Strona:PL Zygmunt Krasiński - Pisma T4.djvu/303

Z Wikiźródeł, wolnej biblioteki
Ta strona została przepisana.

— Teraz — zawołał młodzieniec z nadzwyczajnem uniesieniem — nie lękam się już ani waszych mąk, ani szubienic, nie zginie Ulrych haniebną śmiercią zbrodniarzów, bo jeśli pełnił zbrodnie, miał jednak czułe serce. Patrzcie, jakie lewej ręki cięcie.
I nim go kto mógł wstrzymać, utopił w piersiach krótki i ostry pałasz i upadł na ziemię.
Biskup wzdrygnął się i podniósł oczy do Nieba, a wszyscy obecni odwrócili je od okropnego widoku. Jeden Henryk z Kaniowa zachował krew zimną, czyli raczej wściekłość nie dozwoliła mu uczuć litości i przerażenia, wystąpił z grona towarzyszy i stanął przy trupie Ulrycha. Tu wyjął zpod kolczugi pukiel ciemnych włosów i umoczywszy je w krwi nieszczęśliwego, zawiesił na szyszaku między trzema białemi pióry.
— To są włosy księcia i pana mojego. Przysięgam dopóty ten znak nosić na hełmie, dopóki go powtórnie nie zanurzę w krwi drugiego mordercy, Mestwina z Wilderthalu.

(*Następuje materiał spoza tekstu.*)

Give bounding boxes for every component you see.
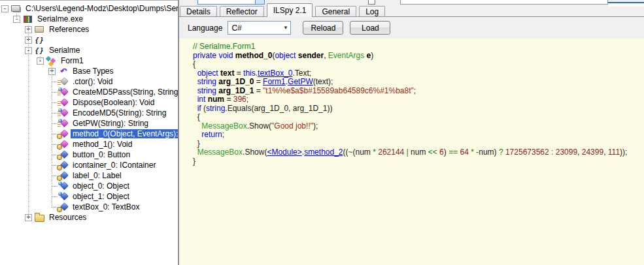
braces-icon: { } bbox=[34, 35, 44, 45]
code-token bbox=[193, 86, 197, 95]
partial-button bbox=[368, 0, 375, 5]
key-overlay-icon bbox=[58, 208, 61, 211]
tree-item-object-1[interactable]: object_1: Object bbox=[0, 191, 178, 202]
tree-item-label: GetPW(String): String bbox=[71, 119, 150, 128]
tree-item-label: object_0: Object bbox=[71, 181, 131, 191]
sphere-overlay-icon bbox=[58, 181, 62, 185]
code-token: arg_1D_0 bbox=[218, 77, 254, 86]
load-button[interactable]: Load bbox=[350, 21, 390, 35]
code-token bbox=[193, 95, 197, 104]
lines-overlay-icon bbox=[58, 91, 61, 95]
code-token bbox=[193, 69, 197, 78]
reload-button[interactable]: Reload bbox=[303, 21, 343, 35]
code-token: // Serialme.Form1 bbox=[193, 42, 255, 51]
code-line: int num = 396; bbox=[193, 95, 644, 104]
method-gray-icon bbox=[58, 76, 68, 87]
tree-item-method-0[interactable]: method_0(Object, EventArgs): bbox=[0, 129, 178, 139]
code-token: 64 bbox=[460, 148, 469, 157]
code-line: { bbox=[193, 113, 644, 122]
tree-connector bbox=[52, 82, 58, 82]
content-pane: DetailsReflectorILSpy 2.1GeneralLog Lang… bbox=[179, 0, 644, 265]
code-link[interactable]: Form1 bbox=[263, 77, 286, 86]
tree-item-ctor[interactable]: .ctor(): Void bbox=[0, 76, 178, 87]
tree-item-label-0[interactable]: label_0: Label bbox=[0, 170, 178, 181]
tree-connector bbox=[52, 113, 58, 114]
tab-reflector[interactable]: Reflector bbox=[220, 6, 264, 16]
tree-item-form1[interactable]: -Form1 bbox=[0, 55, 178, 66]
code-token: object bbox=[275, 51, 296, 60]
tree-item-getpw[interactable]: GetPW(String): String bbox=[0, 118, 178, 129]
code-token: ) bbox=[371, 51, 373, 60]
code-token: void bbox=[218, 51, 233, 60]
method-icon bbox=[58, 129, 68, 139]
code-line: object text = this.textBox_0.Text; bbox=[193, 69, 644, 78]
cropped-toolbar-strip bbox=[179, 0, 644, 5]
tree-item-dispose[interactable]: Dispose(Boolean): Void bbox=[0, 97, 178, 108]
code-token: MessageBox bbox=[197, 148, 243, 157]
lines-overlay-icon bbox=[58, 101, 61, 106]
code-link[interactable]: GetPW bbox=[288, 77, 313, 86]
code-token: (num bbox=[353, 148, 373, 157]
code-line: MessageBox.Show("Good job!!"); bbox=[193, 122, 644, 131]
tree-item-object-0[interactable]: object_0: Object bbox=[0, 181, 178, 191]
language-label: Language bbox=[188, 23, 222, 33]
tree-item-root-path[interactable]: -C:\Users\Legend-Modz\Desktop\Dumps\Seri… bbox=[0, 3, 178, 14]
code-link[interactable]: textBox_0 bbox=[258, 69, 292, 78]
tree-item-references[interactable]: +References bbox=[0, 24, 178, 35]
tree-item-label: Serialme.exe bbox=[35, 14, 85, 23]
tab-bar: DetailsReflectorILSpy 2.1GeneralLog bbox=[179, 5, 644, 17]
code-line: private void method_0(object sender, Eve… bbox=[193, 52, 644, 61]
collapse-icon[interactable]: - bbox=[1, 5, 8, 12]
tree-guide-line bbox=[52, 67, 52, 208]
tab-details[interactable]: Details bbox=[180, 6, 217, 16]
key-overlay-icon bbox=[58, 176, 61, 180]
tab-general[interactable]: General bbox=[315, 6, 356, 16]
code-token: EventArgs bbox=[328, 51, 364, 60]
code-token bbox=[193, 77, 197, 86]
tree-item-label: Serialme bbox=[47, 46, 82, 55]
language-select[interactable]: C# ▼ bbox=[228, 21, 291, 35]
tree-item-resources[interactable]: +Resources bbox=[0, 212, 178, 223]
tree-item-serialme-exe[interactable]: -Serialme.exe bbox=[0, 14, 178, 24]
code-token: 111 bbox=[608, 148, 620, 157]
code-token: int bbox=[197, 95, 206, 104]
tree-item-method-1[interactable]: method_1(): Void bbox=[0, 139, 178, 149]
code-token: 262144 bbox=[378, 148, 404, 157]
lines-overlay-icon bbox=[58, 112, 61, 116]
code-token: arg_1D_1 bbox=[218, 86, 254, 95]
decompiled-code-view[interactable]: // Serialme.Form1private void method_0(o… bbox=[179, 39, 644, 265]
code-link[interactable]: <Module> bbox=[267, 148, 301, 157]
code-line: // Serialme.Form1 bbox=[193, 42, 644, 52]
tree-guide-line bbox=[28, 25, 29, 218]
tab-ilspy-2-1[interactable]: ILSpy 2.1 bbox=[267, 3, 313, 17]
code-line: string arg_1D_1 = "t1%%e$a$b#15589ab6458… bbox=[193, 87, 644, 96]
partial-combobox bbox=[197, 0, 265, 5]
tree-item-namespace-serialme[interactable]: -{ }Serialme bbox=[0, 45, 178, 55]
field-icon bbox=[58, 149, 68, 160]
code-token: return bbox=[201, 130, 222, 139]
tree-connector bbox=[52, 123, 58, 124]
code-link[interactable]: smethod_2 bbox=[304, 148, 343, 157]
lines-overlay-icon bbox=[58, 80, 61, 85]
tree-item-icontainer-0[interactable]: icontainer_0: IContainer bbox=[0, 160, 178, 170]
code-view: // Serialme.Form1private void method_0(o… bbox=[193, 42, 644, 166]
tree-item-namespace-empty[interactable]: +{ } bbox=[0, 35, 178, 45]
key-overlay-icon bbox=[58, 145, 61, 149]
code-token: } bbox=[193, 157, 195, 166]
tree-item-encodemd5[interactable]: EncodeMD5(String): String bbox=[0, 108, 178, 118]
references-icon bbox=[34, 24, 44, 35]
code-token: 1725673562 bbox=[505, 148, 549, 157]
code-line: } bbox=[193, 140, 644, 149]
tree-connector bbox=[52, 165, 58, 166]
assembly-tree-pane: -C:\Users\Legend-Modz\Desktop\Dumps\Seri… bbox=[0, 0, 178, 265]
tab-log[interactable]: Log bbox=[359, 6, 385, 16]
braces-icon: { } bbox=[34, 45, 44, 55]
chevron-down-icon: ▼ bbox=[280, 25, 290, 31]
tree-item-button-0[interactable]: button_0: Button bbox=[0, 149, 178, 160]
code-token: 24399 bbox=[582, 148, 603, 157]
tree-item-textbox-0[interactable]: textBox_0: TextBox bbox=[0, 202, 178, 212]
tree-item-label: label_0: Label bbox=[71, 171, 124, 180]
tree-item-createmd5pass[interactable]: CreateMD5Pass(String, String): bbox=[0, 87, 178, 97]
tree-item-base-types[interactable]: +↶Base Types bbox=[0, 66, 178, 76]
method-icon bbox=[58, 118, 68, 129]
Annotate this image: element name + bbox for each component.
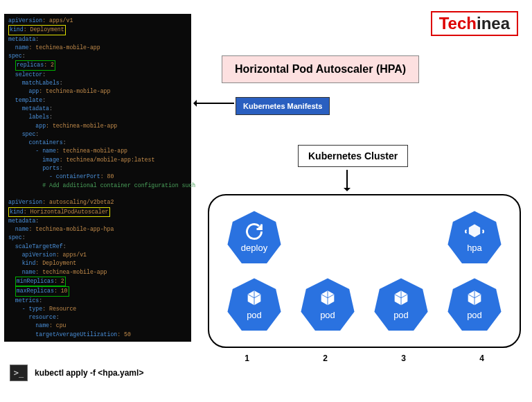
col-num: 4 — [479, 353, 484, 363]
hpa-node: hpa — [446, 209, 503, 266]
cluster-container: deploy hpa pod pod — [208, 194, 521, 348]
kubectl-command: kubectl apply -f <hpa.yaml> — [35, 368, 143, 378]
cluster-row-bottom: pod pod pod pod — [218, 277, 511, 333]
pod-node: pod — [373, 277, 429, 333]
brand-logo: Techinea — [431, 11, 518, 36]
cube-icon — [465, 289, 484, 308]
cluster-row-top: deploy hpa — [218, 209, 511, 266]
terminal-command: >_ kubectl apply -f <hpa.yaml> — [10, 365, 143, 381]
cube-icon — [391, 289, 411, 308]
cube-icon — [318, 289, 337, 308]
column-numbers: 1 2 3 4 — [208, 353, 521, 363]
cube-icon — [245, 289, 264, 308]
page-title: Horizontal Pod Autoscaler (HPA) — [222, 55, 419, 83]
logo-part2: inea — [477, 14, 510, 33]
scale-cube-icon — [465, 222, 484, 241]
logo-part1: Tech — [439, 14, 477, 33]
manifests-label: Kubernetes Manifests — [236, 97, 330, 115]
col-num: 2 — [323, 353, 328, 363]
yaml-manifest-code: apiVersion: apps/v1 kind: Deployment met… — [4, 14, 191, 342]
col-num: 3 — [401, 353, 406, 363]
col-num: 1 — [245, 353, 249, 363]
arrow-to-code-icon — [194, 103, 234, 104]
terminal-icon: >_ — [10, 365, 28, 381]
pod-node: pod — [446, 277, 503, 333]
arrow-to-cluster-icon — [346, 170, 348, 191]
pod-node: pod — [299, 277, 356, 333]
refresh-icon — [245, 222, 264, 241]
deploy-node: deploy — [226, 209, 283, 266]
cluster-label: Kubernetes Cluster — [298, 145, 408, 167]
pod-node: pod — [226, 277, 283, 333]
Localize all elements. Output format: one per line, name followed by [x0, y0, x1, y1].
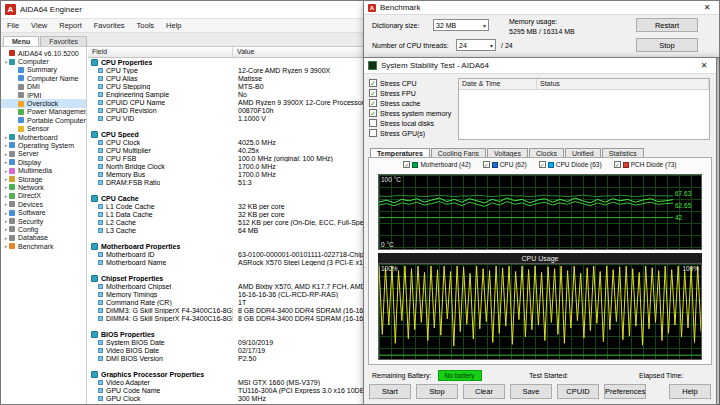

Niechaj Bóg Ojciec, Bóg Syn i Duch święty słyszą tę przysięgę, i niech święty Stanisław i szabla moja, ku pomocy mi będą.
To powiedziawszy, wyszedł ściskając rękojeść miecza.
W kilka dni później pochowano Skarbimira, ciało Ulrycha za cmentarzem w dół rzucono. Sieciech zaś chcąc przywiązać do swojej służby rycerza z Kaniowa, kazał go do siebie zaprosić; ale nadaremno Jarosz z Kalinowy przebiegł wszystkie Płocka ulice, nigdzie nawet i śladu Henryka nie znalazł. Żołnierze stojący u wałów miejskich, w dzień śmierci podskarbiego, donieśli potem wojewodzie, że rycerz podobny z postawy i ubioru do znikłego, lotem błyskawicy, przeleciał już blizko nich w nocy na czarnym rumaku, i że przez chwilę wśród cieni wieczora ujrzeli migającą się zbroję, na jego piersiach, kiedy pędził drogą na północ wiodącą.